***** Records supplied

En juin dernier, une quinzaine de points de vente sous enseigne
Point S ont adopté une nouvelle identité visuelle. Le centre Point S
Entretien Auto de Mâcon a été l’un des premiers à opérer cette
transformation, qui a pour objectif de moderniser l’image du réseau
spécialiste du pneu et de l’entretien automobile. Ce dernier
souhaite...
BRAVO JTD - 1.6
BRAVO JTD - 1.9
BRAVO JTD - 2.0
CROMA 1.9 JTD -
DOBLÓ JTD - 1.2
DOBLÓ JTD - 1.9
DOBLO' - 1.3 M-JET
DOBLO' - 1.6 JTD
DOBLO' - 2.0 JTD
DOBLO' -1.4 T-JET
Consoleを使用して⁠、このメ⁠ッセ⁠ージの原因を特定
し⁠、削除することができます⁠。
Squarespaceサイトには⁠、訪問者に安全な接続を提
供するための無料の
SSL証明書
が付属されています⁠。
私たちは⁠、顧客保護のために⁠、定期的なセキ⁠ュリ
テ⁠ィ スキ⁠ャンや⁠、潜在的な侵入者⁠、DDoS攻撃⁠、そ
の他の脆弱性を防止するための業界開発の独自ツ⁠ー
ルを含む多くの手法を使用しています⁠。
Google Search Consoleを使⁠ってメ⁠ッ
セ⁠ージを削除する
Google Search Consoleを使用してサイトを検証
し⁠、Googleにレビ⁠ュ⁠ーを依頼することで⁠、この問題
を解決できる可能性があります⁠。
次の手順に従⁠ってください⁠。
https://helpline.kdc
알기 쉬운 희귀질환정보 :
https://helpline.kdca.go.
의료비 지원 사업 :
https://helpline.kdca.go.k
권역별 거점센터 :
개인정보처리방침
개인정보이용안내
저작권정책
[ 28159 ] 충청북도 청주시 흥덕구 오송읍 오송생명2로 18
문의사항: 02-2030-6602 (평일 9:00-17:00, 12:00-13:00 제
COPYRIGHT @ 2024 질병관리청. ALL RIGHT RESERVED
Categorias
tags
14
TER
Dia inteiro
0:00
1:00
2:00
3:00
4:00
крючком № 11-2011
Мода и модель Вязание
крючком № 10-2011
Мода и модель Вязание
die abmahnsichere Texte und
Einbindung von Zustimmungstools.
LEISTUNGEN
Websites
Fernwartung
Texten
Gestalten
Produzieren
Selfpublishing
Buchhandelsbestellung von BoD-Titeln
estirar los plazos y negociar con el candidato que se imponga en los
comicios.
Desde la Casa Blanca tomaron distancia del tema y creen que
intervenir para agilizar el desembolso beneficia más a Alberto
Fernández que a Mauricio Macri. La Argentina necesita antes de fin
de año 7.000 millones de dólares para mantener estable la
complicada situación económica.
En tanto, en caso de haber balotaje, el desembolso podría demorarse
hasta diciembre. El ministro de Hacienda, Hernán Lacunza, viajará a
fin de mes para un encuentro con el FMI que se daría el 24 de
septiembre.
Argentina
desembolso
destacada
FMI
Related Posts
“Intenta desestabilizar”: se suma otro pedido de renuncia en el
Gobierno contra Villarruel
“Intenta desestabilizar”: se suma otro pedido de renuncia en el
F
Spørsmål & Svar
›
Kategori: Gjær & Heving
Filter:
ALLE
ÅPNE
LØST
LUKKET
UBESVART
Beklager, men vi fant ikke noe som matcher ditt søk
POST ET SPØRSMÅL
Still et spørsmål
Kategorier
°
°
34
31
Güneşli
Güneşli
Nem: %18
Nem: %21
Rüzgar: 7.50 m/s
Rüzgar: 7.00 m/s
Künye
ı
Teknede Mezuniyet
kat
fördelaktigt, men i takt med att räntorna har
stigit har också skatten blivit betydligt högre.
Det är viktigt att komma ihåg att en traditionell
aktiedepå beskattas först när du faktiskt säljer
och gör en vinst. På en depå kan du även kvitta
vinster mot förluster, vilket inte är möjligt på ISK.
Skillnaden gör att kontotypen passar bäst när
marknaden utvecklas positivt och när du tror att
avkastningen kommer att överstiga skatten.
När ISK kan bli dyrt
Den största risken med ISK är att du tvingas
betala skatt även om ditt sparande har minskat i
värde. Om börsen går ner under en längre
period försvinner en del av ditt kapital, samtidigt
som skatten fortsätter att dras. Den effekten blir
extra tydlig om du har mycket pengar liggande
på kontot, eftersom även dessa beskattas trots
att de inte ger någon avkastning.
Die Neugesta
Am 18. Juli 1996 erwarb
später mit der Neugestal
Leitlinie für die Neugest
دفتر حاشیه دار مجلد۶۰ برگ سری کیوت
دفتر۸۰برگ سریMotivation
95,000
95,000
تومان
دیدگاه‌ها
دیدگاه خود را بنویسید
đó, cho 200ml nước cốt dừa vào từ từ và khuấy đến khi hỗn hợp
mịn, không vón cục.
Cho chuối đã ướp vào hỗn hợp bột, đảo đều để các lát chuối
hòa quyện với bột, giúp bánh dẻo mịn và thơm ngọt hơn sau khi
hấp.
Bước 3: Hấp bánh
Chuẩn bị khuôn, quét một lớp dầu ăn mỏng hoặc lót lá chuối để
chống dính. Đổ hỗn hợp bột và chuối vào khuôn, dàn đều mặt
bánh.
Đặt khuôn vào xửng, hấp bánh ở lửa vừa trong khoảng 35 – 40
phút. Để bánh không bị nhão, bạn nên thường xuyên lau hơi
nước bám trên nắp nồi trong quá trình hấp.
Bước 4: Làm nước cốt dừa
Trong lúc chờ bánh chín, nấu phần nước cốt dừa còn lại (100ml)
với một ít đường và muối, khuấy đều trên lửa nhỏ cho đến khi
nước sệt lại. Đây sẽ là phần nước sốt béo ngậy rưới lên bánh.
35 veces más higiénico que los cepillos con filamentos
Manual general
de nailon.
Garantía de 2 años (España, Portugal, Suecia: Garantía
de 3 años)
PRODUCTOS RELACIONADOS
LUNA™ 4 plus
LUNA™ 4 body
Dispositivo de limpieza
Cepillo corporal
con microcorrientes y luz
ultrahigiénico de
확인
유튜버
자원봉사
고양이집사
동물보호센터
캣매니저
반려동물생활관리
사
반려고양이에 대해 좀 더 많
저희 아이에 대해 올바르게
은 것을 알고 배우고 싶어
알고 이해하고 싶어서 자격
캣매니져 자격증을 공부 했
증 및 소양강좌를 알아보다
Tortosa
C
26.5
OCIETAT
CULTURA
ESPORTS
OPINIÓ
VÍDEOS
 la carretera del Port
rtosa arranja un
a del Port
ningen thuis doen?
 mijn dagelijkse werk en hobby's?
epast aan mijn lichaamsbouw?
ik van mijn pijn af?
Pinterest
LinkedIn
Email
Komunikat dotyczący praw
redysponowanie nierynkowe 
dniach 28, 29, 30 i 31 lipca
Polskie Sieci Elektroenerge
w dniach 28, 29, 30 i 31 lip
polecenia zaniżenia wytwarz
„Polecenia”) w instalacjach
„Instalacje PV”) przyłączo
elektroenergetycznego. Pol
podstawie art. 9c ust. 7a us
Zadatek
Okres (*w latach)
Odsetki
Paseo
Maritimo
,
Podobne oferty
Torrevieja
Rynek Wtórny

**********

What you will do:
Copy each line of the listing above that includes the word "bánh".

Result of this task:
hòa quyện với bột, giúp bánh dẻo mịn và thơm ngọt hơn sau khi
Bước 3: Hấp bánh
bánh.
Đặt khuôn vào xửng, hấp bánh ở lửa vừa trong khoảng 35 – 40
phút. Để bánh không bị nhão, bạn nên thường xuyên lau hơi
Trong lúc chờ bánh chín, nấu phần nước cốt dừa còn lại (100ml)
nước sệt lại. Đây sẽ là phần nước sốt béo ngậy rưới lên bánh.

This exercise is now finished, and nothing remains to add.